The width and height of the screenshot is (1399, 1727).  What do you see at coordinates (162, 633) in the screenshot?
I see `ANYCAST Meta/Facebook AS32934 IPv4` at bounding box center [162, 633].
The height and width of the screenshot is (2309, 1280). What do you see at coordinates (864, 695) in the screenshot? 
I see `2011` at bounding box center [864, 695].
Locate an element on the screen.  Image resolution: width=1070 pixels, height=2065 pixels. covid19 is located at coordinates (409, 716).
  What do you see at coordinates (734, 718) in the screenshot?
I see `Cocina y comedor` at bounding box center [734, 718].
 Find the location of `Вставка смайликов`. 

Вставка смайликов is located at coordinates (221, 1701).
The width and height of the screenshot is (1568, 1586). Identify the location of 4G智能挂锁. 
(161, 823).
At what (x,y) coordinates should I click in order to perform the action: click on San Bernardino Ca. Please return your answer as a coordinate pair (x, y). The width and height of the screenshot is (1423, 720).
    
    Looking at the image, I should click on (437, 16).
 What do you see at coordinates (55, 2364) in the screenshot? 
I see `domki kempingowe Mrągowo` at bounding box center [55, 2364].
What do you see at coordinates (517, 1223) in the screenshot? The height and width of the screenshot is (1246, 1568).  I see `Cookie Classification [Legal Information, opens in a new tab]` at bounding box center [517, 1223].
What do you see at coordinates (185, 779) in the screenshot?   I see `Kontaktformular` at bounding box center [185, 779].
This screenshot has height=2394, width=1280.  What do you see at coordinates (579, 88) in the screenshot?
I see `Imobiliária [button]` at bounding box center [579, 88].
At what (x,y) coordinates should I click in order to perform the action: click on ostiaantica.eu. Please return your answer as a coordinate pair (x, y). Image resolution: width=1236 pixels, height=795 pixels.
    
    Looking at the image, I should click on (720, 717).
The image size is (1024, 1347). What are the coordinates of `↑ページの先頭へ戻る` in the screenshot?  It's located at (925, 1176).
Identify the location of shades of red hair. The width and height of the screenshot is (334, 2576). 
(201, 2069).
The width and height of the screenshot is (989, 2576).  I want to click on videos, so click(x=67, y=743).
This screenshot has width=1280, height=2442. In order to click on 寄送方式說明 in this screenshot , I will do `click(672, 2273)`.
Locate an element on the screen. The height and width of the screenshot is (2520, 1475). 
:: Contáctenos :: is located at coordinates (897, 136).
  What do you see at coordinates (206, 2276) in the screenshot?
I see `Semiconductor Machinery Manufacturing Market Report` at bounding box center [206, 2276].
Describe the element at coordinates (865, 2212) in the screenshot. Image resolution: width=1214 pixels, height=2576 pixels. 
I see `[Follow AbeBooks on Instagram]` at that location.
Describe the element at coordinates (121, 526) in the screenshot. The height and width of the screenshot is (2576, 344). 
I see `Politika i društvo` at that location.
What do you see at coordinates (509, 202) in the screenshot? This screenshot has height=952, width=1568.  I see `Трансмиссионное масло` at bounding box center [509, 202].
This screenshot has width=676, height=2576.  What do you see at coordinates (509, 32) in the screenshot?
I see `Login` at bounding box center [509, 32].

________________________________________

The records above are to be given again in full, exactly as written.

[Task solution]:
The width and height of the screenshot is (1399, 1727).  What do you see at coordinates (162, 633) in the screenshot?
I see `ANYCAST Meta/Facebook AS32934 IPv4` at bounding box center [162, 633].
The height and width of the screenshot is (2309, 1280). What do you see at coordinates (864, 695) in the screenshot? 
I see `2011` at bounding box center [864, 695].
Locate an element on the screen.  Image resolution: width=1070 pixels, height=2065 pixels. covid19 is located at coordinates (409, 716).
  What do you see at coordinates (734, 718) in the screenshot?
I see `Cocina y comedor` at bounding box center [734, 718].
 Find the location of `Вставка смайликов`. 

Вставка смайликов is located at coordinates (221, 1701).
The width and height of the screenshot is (1568, 1586). Identify the location of 4G智能挂锁. 
(161, 823).
At what (x,y) coordinates should I click in order to perform the action: click on San Bernardino Ca. Please return your answer as a coordinate pair (x, y). The width and height of the screenshot is (1423, 720).
    
    Looking at the image, I should click on (437, 16).
 What do you see at coordinates (55, 2364) in the screenshot? 
I see `domki kempingowe Mrągowo` at bounding box center [55, 2364].
What do you see at coordinates (517, 1223) in the screenshot? The height and width of the screenshot is (1246, 1568).  I see `Cookie Classification [Legal Information, opens in a new tab]` at bounding box center [517, 1223].
What do you see at coordinates (185, 779) in the screenshot?   I see `Kontaktformular` at bounding box center [185, 779].
This screenshot has height=2394, width=1280.  What do you see at coordinates (579, 88) in the screenshot?
I see `Imobiliária [button]` at bounding box center [579, 88].
At what (x,y) coordinates should I click in order to perform the action: click on ostiaantica.eu. Please return your answer as a coordinate pair (x, y). Image resolution: width=1236 pixels, height=795 pixels.
    
    Looking at the image, I should click on (720, 717).
The image size is (1024, 1347). What are the coordinates of `↑ページの先頭へ戻る` in the screenshot?  It's located at (925, 1176).
Identify the location of shades of red hair. The width and height of the screenshot is (334, 2576). 
(201, 2069).
The width and height of the screenshot is (989, 2576).  I want to click on videos, so click(x=67, y=743).
This screenshot has width=1280, height=2442. In order to click on 寄送方式說明 in this screenshot , I will do `click(672, 2273)`.
Locate an element on the screen. The height and width of the screenshot is (2520, 1475). 
:: Contáctenos :: is located at coordinates (897, 136).
  What do you see at coordinates (206, 2276) in the screenshot?
I see `Semiconductor Machinery Manufacturing Market Report` at bounding box center [206, 2276].
Describe the element at coordinates (865, 2212) in the screenshot. Image resolution: width=1214 pixels, height=2576 pixels. 
I see `[Follow AbeBooks on Instagram]` at that location.
Describe the element at coordinates (121, 526) in the screenshot. The height and width of the screenshot is (2576, 344). 
I see `Politika i društvo` at that location.
What do you see at coordinates (509, 202) in the screenshot? This screenshot has height=952, width=1568.  I see `Трансмиссионное масло` at bounding box center [509, 202].
This screenshot has width=676, height=2576.  What do you see at coordinates (509, 32) in the screenshot?
I see `Login` at bounding box center [509, 32].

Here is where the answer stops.